Lerer et al, 2001 described the presence of a deletion of at least 140 Kb located upstream to the GJB2 gene and affecting the first exon of GJB6. This mutation is found in 7 patients from 4 independent Ashkenazi Jewish families, in trans with a mutation in the GJB2 gene, and it was not identified in 100 control subjects of the same origin.. The authors suggest that the deletion is a recessive mutation causing hearing loss in individuals that are double heterozygous for the deletion and a mutation in the GJB2 gene, either due to a digenic mode of inheritance or because the deletion abolishes control elements that are important in the expression of GJB2.

Pallares-Ruiz et al. 2002 have also described a deletion located 5" of the GJB6 gene, which probably is the same mutation, identified in several patients with French or Spanish origins, either in the homozygous state (one case) or in trans with a mutation in the GJB2 gene. The cloning of this mutation showed that it is the same one as described by del Castillo et al. 2002 (see below).

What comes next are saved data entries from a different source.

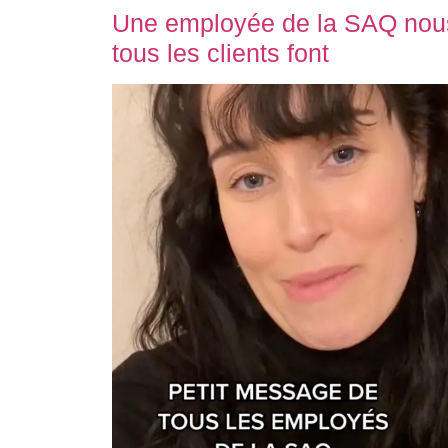
Une employée de la SAQ nous
tous les clients font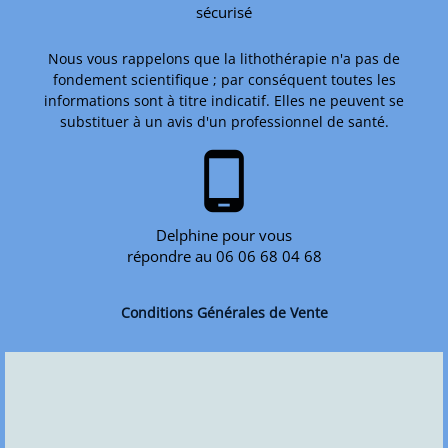
sécurisé
Nous vous rappelons que la lithothérapie n'a pas de
fondement scientifique ; par conséquent toutes les
informations sont à titre indicatif. Elles ne peuvent se
substituer à un avis d'un professionnel de santé.
phone_android
Delphine pour vous
répondre au 06 06 68 04 68
Conditions Générales de Vente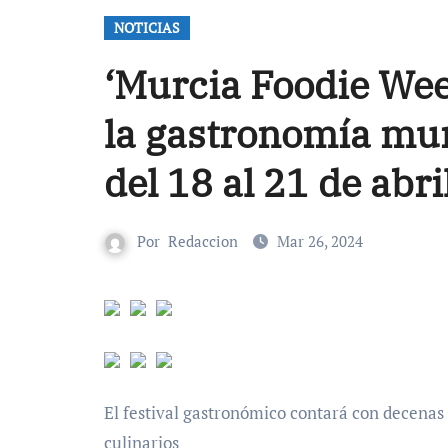
NOTICIAS
‘Murcia Foodie Wee
la gastronomía mur
del 18 al 21 de abri
Por
Redaccion
Mar 26, 2024
El festival gastronómico contará con decenas d
culinarios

del Castillo et al, 2002 have identified and completely characterized a deletion that expands 342 kb and affects GJB6 but not the GJB2 gene. They have identified the deletion in both the homozygous state and in heterozygosity with mutations in GJB2.
They have also developed a specific diagnostic test for this mutation, which is the second most frequent mutation
causing prelingual deafness in the Spanish population. The data reported strongly suggest that DFNB1 could be due to either monogenic or digenic mutations in GJB2 and GJB6. It remains to be seen if this deletion,del(GJB6-D13S1830), is the same as the two previously reported deletions affecting GJB2.